# Help!



## Biawhiska (Mar 28, 2008)

*Home Now Found *


----------



## EmilyMarie (Aug 25, 2009)

It's best to try to put an ad in the paper, on Craiglist, or any other advertising sites/sources.

You could also try to give the cat to your local Humane Society. They will make sure to give the cat a proper, loving home.


----------



## Guest (Aug 26, 2009)

Hi! Please don't advertise a cat on craiglist or anywhere on the internet. Sick people cull ads (especially on craigslist) for "free pets" and use them for torture and abuse.

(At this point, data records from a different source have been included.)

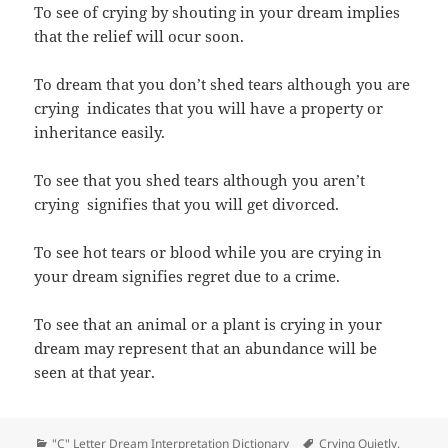
To see of crying by shouting in your dream implies
that the relief will ocur soon.
To dream that you don’t shed tears although you are
crying indicates that you will have a property or
inheritance easily.
To see that you shed tears although you aren’t
crying signifies that you will get divorced.
To see hot tears or blood while you are crying in
your dream signifies regret due to a crime.
To see that an animal or a plant is crying in your
dream may represent that an abundance will be
seen at that year.
Categories
Tags
"C" Letter Dream Interpretation Dictionary
Crying Quietly
,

If you MUST rehome a pet (isn't there any other way to keep him?) take him/her to a shelter or rescue group where they do a back round check and charge an adoption fee. Most sickos won't pay for an animal since they can get them for free on craigslist and other websites.


----------



## MerlinsMum (Aug 2, 2009)

Craigslist is, I understand, in the USA. The OP is in the UK


----------



## Truman (Mar 17, 2009)

I would suggest you put your cat on the waiting lists of all the rescues in your area. See link below for details:

Cats for Adoption from Cat Rescue Centres across the UK, on Cat Chat

As Whitetoes says, please do not put on Free ads or other such internet sites.


----------



## EmilyMarie (Aug 25, 2009)

oops! I have never been on Craiglist myself, but have heard of people finding great homes for their pets there.
But I did my research and found that free advertising sites for pets are bad.

Forget that advice! :wink5:


----------



## Purrrrfect (Sep 10, 2008)

Hi Hunni, did you find a home for your cat??


----------



## Biawhiska (Mar 28, 2008)

Thanks. Yes, he has got himself a nice home, with a forum member, well, he'll be moving next week. I am sorry to see him leave, and have put off homing him since November last year but he clearly isn't happy here and I no longer think it's fair on him. Thank you for asking about him x


----------